- What is required
Only lines with the string "Mela" should be returned from the data below.
■ ■ ■ ■
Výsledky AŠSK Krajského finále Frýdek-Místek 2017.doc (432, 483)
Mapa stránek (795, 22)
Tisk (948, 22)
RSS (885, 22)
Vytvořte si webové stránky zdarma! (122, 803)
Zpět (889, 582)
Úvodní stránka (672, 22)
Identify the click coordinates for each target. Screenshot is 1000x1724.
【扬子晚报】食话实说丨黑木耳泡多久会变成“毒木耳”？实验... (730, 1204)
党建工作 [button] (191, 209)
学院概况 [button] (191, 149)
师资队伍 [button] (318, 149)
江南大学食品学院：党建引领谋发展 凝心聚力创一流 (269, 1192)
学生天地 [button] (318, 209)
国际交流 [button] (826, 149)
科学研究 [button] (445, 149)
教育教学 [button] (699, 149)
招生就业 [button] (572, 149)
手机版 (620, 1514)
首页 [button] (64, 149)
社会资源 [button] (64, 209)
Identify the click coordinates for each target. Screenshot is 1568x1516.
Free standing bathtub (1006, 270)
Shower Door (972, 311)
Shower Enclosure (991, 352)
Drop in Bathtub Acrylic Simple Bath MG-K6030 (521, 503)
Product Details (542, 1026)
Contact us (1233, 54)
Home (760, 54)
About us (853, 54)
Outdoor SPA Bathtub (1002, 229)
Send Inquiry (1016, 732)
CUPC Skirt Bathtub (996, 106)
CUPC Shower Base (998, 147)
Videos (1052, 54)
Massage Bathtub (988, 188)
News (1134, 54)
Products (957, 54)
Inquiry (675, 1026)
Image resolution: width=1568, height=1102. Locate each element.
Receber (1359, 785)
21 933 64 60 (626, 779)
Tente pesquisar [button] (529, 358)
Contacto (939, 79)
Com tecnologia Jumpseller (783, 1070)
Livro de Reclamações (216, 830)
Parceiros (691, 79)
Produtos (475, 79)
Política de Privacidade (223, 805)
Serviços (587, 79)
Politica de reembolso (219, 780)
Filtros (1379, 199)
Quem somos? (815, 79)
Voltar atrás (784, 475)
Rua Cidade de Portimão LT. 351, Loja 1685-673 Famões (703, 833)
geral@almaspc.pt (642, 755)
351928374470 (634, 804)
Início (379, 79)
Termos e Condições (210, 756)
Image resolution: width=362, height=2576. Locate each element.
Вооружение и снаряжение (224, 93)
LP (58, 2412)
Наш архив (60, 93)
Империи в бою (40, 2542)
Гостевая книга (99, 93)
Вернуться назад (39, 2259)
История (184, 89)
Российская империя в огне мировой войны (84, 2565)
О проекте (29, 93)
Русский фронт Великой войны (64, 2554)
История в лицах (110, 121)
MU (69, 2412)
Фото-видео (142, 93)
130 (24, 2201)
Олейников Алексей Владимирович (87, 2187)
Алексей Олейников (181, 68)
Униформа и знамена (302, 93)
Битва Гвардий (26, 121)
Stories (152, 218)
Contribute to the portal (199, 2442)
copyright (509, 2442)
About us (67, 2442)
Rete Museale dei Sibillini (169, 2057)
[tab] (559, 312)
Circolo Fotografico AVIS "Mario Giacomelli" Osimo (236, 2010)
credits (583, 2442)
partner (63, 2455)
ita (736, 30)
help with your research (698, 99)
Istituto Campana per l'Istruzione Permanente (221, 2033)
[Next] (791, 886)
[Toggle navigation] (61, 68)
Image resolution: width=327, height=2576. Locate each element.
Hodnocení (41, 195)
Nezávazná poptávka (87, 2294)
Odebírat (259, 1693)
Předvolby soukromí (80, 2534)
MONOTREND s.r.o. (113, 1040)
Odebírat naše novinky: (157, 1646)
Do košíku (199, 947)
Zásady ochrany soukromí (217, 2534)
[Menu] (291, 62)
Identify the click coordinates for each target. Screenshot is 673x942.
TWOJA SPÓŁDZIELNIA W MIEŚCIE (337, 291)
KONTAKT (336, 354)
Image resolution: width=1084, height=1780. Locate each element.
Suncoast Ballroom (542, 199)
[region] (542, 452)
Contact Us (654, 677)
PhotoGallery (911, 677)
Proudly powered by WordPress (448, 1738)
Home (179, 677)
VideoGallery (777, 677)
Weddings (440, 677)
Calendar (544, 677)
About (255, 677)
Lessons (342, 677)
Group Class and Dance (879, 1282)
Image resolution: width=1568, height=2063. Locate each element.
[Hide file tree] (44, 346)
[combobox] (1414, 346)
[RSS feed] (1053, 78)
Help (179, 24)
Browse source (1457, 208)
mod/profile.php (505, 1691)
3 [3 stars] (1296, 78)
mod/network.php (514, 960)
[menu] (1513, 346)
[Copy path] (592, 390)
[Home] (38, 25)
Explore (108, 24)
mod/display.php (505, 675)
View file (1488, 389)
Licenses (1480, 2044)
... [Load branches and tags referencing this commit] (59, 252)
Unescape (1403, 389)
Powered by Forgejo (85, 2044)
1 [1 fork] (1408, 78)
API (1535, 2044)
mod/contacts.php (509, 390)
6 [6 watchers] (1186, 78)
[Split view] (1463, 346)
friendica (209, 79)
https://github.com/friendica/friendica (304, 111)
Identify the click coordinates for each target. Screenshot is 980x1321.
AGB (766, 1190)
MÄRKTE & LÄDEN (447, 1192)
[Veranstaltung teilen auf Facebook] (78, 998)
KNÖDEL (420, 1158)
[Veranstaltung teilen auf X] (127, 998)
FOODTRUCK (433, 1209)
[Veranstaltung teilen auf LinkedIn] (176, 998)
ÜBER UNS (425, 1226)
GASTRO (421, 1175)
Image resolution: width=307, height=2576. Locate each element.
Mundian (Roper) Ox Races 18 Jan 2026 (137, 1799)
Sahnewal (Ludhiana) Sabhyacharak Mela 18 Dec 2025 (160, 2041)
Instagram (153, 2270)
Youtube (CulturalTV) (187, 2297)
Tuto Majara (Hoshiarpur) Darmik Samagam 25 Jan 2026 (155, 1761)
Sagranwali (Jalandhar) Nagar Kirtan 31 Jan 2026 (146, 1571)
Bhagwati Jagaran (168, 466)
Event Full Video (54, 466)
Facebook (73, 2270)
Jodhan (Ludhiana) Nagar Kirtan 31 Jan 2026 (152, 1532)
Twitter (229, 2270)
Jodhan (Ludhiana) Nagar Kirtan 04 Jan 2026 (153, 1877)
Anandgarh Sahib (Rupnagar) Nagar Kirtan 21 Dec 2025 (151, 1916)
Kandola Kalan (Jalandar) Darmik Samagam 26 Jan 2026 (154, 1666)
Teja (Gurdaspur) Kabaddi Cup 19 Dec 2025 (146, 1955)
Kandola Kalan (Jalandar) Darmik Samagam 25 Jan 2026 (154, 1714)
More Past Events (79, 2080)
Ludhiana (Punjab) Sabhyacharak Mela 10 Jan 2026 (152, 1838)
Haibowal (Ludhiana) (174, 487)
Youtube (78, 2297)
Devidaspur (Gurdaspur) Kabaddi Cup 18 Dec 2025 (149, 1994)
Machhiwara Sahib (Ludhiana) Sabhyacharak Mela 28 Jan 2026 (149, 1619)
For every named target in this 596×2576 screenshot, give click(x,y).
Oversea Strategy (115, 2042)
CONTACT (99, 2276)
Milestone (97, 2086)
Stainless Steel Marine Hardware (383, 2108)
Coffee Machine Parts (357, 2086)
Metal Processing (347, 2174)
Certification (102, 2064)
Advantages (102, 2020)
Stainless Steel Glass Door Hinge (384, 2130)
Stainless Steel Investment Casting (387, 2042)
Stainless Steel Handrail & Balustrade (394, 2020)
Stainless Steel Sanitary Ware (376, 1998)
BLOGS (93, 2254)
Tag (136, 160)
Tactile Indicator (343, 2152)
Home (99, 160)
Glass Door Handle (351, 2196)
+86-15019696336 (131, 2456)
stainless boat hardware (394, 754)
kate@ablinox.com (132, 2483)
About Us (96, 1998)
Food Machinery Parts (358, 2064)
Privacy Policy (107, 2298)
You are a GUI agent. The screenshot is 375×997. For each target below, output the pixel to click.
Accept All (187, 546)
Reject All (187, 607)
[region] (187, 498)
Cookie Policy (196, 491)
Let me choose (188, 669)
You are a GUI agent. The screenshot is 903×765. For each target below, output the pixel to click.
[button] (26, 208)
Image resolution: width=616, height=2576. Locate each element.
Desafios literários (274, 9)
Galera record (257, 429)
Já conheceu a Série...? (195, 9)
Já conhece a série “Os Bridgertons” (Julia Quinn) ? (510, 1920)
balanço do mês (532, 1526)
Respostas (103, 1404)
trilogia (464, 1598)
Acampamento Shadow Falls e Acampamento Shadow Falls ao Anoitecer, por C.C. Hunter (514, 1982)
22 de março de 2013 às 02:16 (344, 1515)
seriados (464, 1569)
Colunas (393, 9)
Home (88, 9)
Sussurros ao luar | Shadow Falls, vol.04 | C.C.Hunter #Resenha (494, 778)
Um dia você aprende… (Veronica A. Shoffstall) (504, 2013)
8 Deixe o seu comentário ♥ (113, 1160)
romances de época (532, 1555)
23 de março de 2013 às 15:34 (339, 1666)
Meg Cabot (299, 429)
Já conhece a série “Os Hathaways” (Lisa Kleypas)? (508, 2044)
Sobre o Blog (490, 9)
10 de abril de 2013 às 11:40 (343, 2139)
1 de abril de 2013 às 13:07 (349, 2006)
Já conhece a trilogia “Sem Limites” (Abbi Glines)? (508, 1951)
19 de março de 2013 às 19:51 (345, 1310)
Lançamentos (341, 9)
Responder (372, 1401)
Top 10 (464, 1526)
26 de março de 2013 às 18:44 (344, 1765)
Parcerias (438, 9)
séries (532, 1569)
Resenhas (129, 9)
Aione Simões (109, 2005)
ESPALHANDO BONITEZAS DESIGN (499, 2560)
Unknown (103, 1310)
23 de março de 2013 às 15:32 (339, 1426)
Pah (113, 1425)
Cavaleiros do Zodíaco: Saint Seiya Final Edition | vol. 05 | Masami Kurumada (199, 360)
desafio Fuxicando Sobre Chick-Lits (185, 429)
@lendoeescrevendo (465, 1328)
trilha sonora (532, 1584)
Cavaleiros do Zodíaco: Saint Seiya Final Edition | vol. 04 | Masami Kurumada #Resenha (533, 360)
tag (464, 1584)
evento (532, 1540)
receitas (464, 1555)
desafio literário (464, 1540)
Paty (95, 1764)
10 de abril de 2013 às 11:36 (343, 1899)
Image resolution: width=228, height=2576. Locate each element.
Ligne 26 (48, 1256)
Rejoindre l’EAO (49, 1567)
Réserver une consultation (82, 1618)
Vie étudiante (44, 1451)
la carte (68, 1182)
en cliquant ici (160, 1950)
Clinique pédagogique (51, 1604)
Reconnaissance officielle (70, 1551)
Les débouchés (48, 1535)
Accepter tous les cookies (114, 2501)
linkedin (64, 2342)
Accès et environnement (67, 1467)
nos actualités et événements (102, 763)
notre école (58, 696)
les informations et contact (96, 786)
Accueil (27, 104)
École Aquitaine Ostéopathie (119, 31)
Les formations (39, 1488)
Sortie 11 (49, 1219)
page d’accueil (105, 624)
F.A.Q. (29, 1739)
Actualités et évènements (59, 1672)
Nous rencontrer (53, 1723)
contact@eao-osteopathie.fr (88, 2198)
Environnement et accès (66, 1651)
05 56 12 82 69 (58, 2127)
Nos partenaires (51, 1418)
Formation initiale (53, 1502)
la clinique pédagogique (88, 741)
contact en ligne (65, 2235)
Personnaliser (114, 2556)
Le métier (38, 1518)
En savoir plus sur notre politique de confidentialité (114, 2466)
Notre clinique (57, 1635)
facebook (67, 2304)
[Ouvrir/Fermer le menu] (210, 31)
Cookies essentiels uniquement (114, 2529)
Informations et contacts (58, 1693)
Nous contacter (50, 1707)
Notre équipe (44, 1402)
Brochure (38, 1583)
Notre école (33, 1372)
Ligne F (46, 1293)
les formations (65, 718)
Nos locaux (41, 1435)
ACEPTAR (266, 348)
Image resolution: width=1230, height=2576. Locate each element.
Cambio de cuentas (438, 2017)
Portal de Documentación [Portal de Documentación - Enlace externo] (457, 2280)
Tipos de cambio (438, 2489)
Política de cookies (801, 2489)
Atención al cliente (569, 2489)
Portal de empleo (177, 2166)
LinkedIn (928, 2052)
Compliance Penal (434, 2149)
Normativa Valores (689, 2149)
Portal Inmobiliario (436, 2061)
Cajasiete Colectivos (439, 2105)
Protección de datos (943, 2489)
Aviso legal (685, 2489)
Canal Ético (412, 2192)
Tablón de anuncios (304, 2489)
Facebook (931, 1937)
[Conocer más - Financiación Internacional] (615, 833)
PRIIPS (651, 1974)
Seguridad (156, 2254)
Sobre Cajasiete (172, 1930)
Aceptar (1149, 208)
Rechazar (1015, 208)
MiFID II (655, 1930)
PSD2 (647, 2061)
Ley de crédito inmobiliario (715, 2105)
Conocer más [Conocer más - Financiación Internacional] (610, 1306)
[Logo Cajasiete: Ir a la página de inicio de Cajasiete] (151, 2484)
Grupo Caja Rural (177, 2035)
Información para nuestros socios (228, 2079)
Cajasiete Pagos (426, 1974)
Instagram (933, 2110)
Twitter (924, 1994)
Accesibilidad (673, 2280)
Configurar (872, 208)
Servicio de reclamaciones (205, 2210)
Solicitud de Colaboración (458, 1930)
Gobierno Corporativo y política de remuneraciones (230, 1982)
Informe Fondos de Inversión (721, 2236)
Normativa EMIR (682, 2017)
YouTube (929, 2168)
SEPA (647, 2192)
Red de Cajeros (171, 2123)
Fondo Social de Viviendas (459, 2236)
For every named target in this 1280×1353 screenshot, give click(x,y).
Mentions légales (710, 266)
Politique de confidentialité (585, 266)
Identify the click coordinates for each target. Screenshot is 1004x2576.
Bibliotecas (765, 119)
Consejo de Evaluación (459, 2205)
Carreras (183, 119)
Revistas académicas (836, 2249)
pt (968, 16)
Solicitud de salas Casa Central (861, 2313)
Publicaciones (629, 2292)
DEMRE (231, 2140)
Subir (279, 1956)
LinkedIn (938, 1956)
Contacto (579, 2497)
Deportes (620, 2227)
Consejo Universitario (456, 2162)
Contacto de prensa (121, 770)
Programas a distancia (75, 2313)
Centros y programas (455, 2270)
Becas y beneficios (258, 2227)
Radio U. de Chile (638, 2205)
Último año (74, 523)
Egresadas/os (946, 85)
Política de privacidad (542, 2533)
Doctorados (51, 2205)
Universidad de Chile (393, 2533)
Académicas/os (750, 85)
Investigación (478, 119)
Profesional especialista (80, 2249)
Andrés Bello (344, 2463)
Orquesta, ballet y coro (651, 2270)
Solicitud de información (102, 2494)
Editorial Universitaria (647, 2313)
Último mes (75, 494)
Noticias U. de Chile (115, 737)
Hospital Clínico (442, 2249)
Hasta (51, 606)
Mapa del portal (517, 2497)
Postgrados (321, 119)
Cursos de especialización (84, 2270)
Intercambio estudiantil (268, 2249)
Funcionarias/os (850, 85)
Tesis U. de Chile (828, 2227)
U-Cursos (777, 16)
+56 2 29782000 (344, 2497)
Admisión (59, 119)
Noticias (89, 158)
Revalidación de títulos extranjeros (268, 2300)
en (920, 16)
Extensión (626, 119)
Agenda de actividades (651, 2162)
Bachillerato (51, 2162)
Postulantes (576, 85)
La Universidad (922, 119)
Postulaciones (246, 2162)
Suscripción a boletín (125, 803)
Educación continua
■ ■ ■ ■
- Response area
Sahnewal (Ludhiana) Sabhyacharak Mela 18 Dec 2025 (160, 2041)
Ludhiana (Punjab) Sabhyacharak Mela 10 Jan 2026 (152, 1838)
Machhiwara Sahib (Ludhiana) Sabhyacharak Mela 28 Jan 2026 (149, 1619)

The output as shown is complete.